Data supplied:

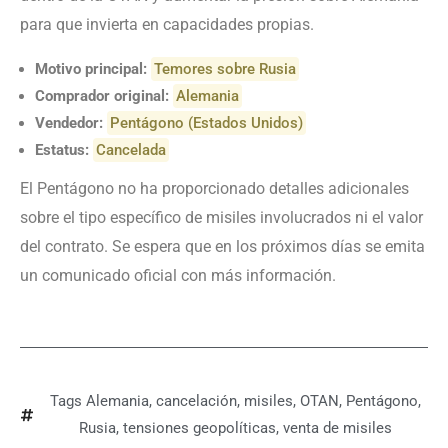
para que invierta en capacidades propias.
Motivo principal:
Temores sobre Rusia
Comprador original:
Alemania
Vendedor:
Pentágono (Estados Unidos)
Estatus:
Cancelada
El Pentágono no ha proporcionado detalles adicionales
sobre el tipo específico de misiles involucrados ni el valor
del contrato. Se espera que en los próximos días se emita
un comunicado oficial con más información.
Tags
Alemania
,
cancelación
,
misiles
,
OTAN
,
Pentágono
,
Rusia
,
tensiones geopolíticas
,
venta de misiles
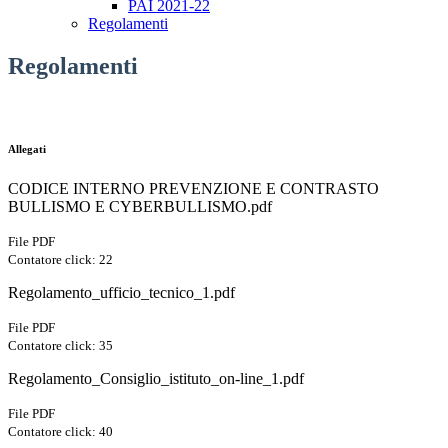
PAI 2021-22
Regolamenti
Regolamenti
Allegati
CODICE INTERNO PREVENZIONE E CONTRASTO
BULLISMO E CYBERBULLISMO.pdf
File PDF
Contatore click: 22
Regolamento_ufficio_tecnico_1.pdf
File PDF
Contatore click: 35
Regolamento_Consiglio_istituto_on-line_1.pdf
File PDF
Contatore click: 40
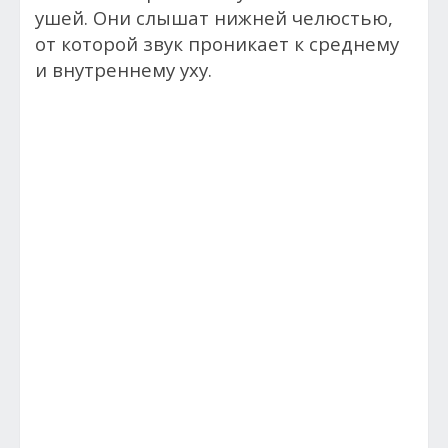
ушей. Они слышат нижней челюстью,
от которой звук проникает к среднему
и внутреннему уху.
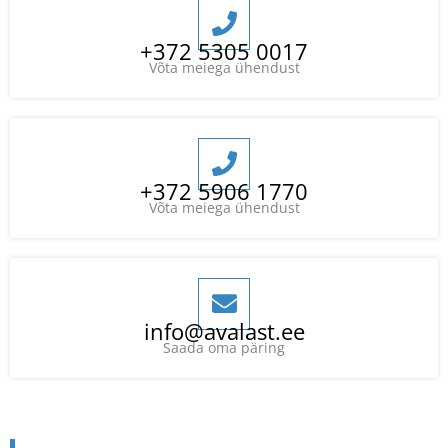
+372 5305 0017
Võta meiega ühendust
+372 5906 1770
Võta meiega ühendust
info@avalast.ee
Saada oma päring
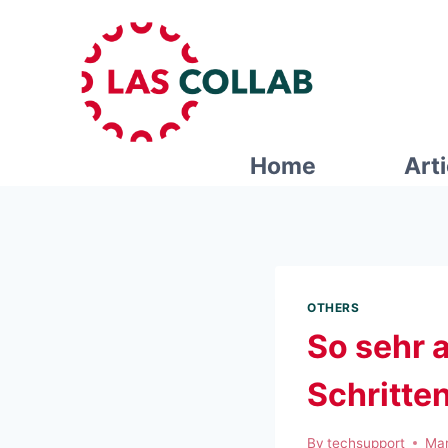
Home
Art
OTHERS
So sehr 
Schritte
By
techsupport
Mar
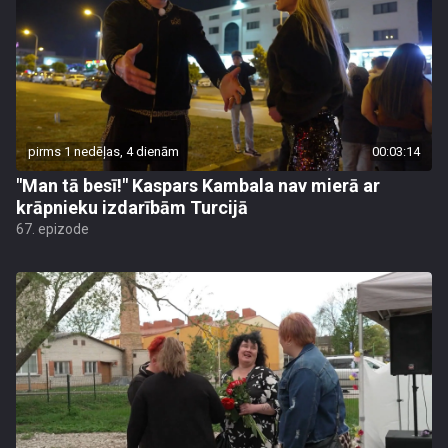
pirms 1 nedēļas, 4 dienām
00:03:14
"Man tā besī!" Kaspars Kambala nav mierā ar
krāpnieku izdarībām Turcijā
67. epizode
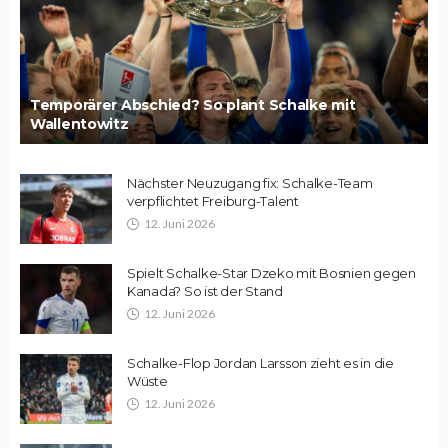
Temporärer Abschied? So plant Schalke mit
Wallentowitz
Nächster Neuzugang fix: Schalke-Team
verpflichtet Freiburg-Talent
12. Juni 2026
Spielt Schalke-Star Dzeko mit Bosnien gegen
Kanada? So ist der Stand
12. Juni 2026
Schalke-Flop Jordan Larsson zieht es in die
Wüste
12. Juni 2026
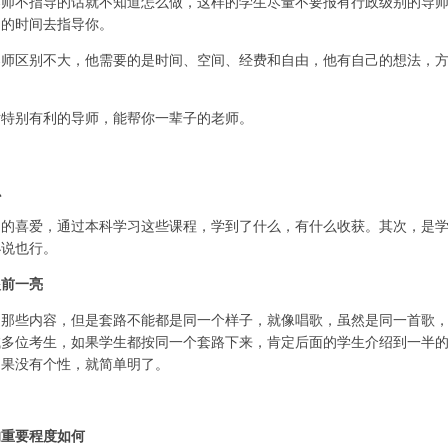
导师不指导的话就不知道怎么做，这样的学生尽量不要报有行政级别的导
多的时间去指导你。
导师区别不大，他需要的是时间、空间、经费和自由，他有自己的想法，
对特别有利的导师，能帮你一辈子的老师。
么
向的喜爱，通过本科学习这些课程，学到了什么，有什么收获。其次，是
小说也行。
眼前一亮
是那些内容，但是套路不能都是同一个样子，就像唱歌，虽然是同一首歌
试多位考生，如果学生都按同一个套路下来，肯定后面的学生介绍到一半
如果没有个性，就简单明了。
的重要程度如何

What you have to do: Starting from the line with "krāpnieku izdarībām Turcijā" in the records above, repeat each line exactly until you have written the line with "是那些内容，但是套路不能都是同一个样子，就像唱歌，虽然是同一首歌", then stop; drop the pictures.

Response:
krāpnieku izdarībām Turcijā
67. epizode
Temporärer Abschied? So plant Schalke mit
Wallentowitz
Nächster Neuzugang fix: Schalke-Team
verpflichtet Freiburg-Talent
12. Juni 2026
Spielt Schalke-Star Dzeko mit Bosnien gegen
Kanada? So ist der Stand
12. Juni 2026
Schalke-Flop Jordan Larsson zieht es in die
Wüste
12. Juni 2026
导师不指导的话就不知道怎么做，这样的学生尽量不要报有行政级别的导
多的时间去指导你。
导师区别不大，他需要的是时间、空间、经费和自由，他有自己的想法，
对特别有利的导师，能帮你一辈子的老师。
么
向的喜爱，通过本科学习这些课程，学到了什么，有什么收获。其次，是
小说也行。
眼前一亮
是那些内容，但是套路不能都是同一个样子，就像唱歌，虽然是同一首歌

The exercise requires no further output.